Stored data entries
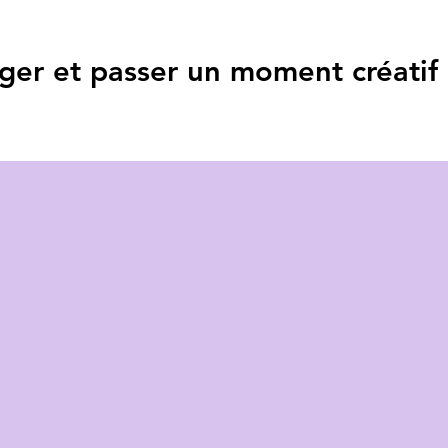
ger et passer un moment créatif 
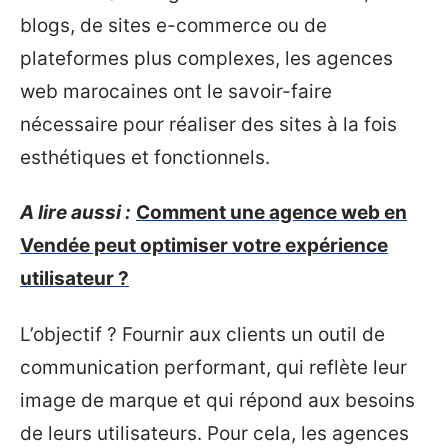
blogs, de sites e-commerce ou de
plateformes plus complexes, les agences
web marocaines ont le savoir-faire
nécessaire pour réaliser des sites à la fois
esthétiques et fonctionnels.
A lire aussi :
Comment une agence web en
Vendée peut optimiser votre expérience
utilisateur ?
L’objectif ? Fournir aux clients un outil de
communication performant, qui reflète leur
image de marque et qui répond aux besoins
de leurs utilisateurs. Pour cela, les agences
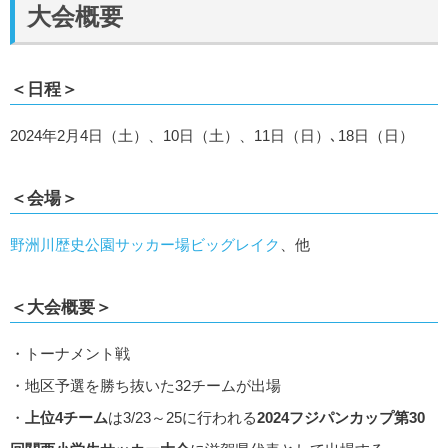
大会概要
＜日程＞
2024年2月4日（土）、10日（土）、11日（日）､18日（日）
＜会場＞
野洲川歴史公園サッカー場ビッグレイク
、他
＜大会概要＞
・トーナメント戦
・地区予選を勝ち抜いた32チームが出場
・
上位4チーム
は3/23～25に行われる
2024フジパンカップ第30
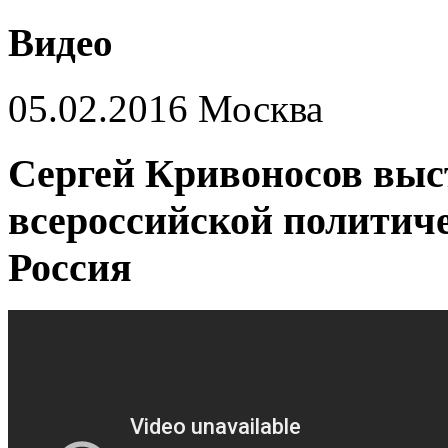
Видео
05.02.2016 Москва
Сергей Кривоносов выс
всероссийской политич
Россия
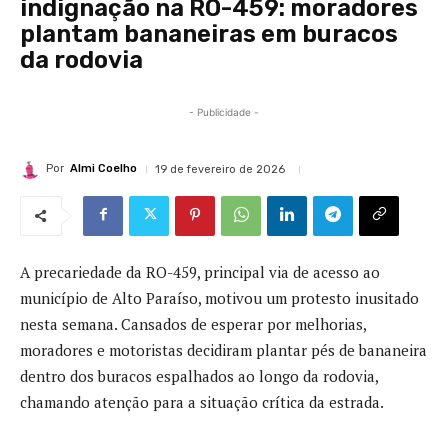
indignação na RO-459: moradores
plantam bananeiras em buracos
da rodovia
- Publicidade -
Por
Almi Coelho
19 de fevereiro de 2026
A precariedade da RO-459, principal via de acesso ao
município de Alto Paraíso, motivou um protesto inusitado
nesta semana. Cansados de esperar por melhorias,
moradores e motoristas decidiram plantar pés de bananeira
dentro dos buracos espalhados ao longo da rodovia,
chamando atenção para a situação crítica da estrada.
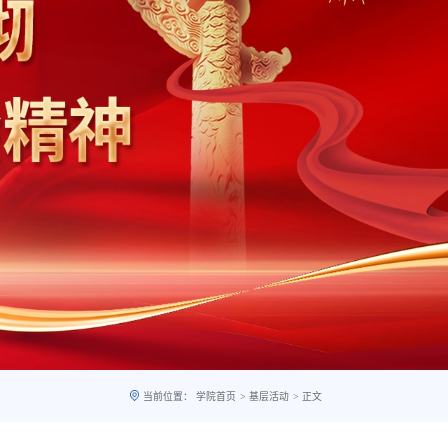
>
>
当前位置：
学院首页
基层活动
正文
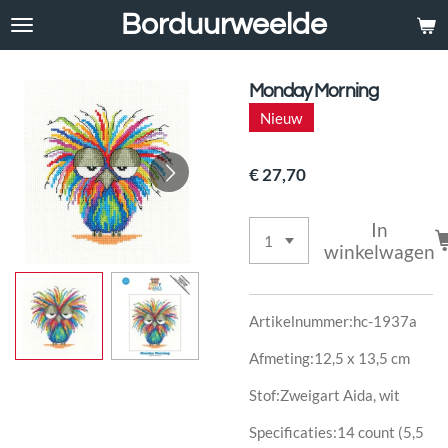
Borduurweelde
Ga
direct
naar
de
Monday Morning
hoofdinhoud
Nieuw
€ 27,70
In
winkelwagen
Artikelnummer:hc-1937a
Afmeting:12,5 x 13,5 cm
Stof:Zweigart Aida, wit
Specificaties:14 count (5,5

ABOUT THIS EXERCISE
In the records above, find the lines holding "sites". Copy each one.

RESULT
blogs, de sites e-commerce ou de
nécessaire pour réaliser des sites à la fois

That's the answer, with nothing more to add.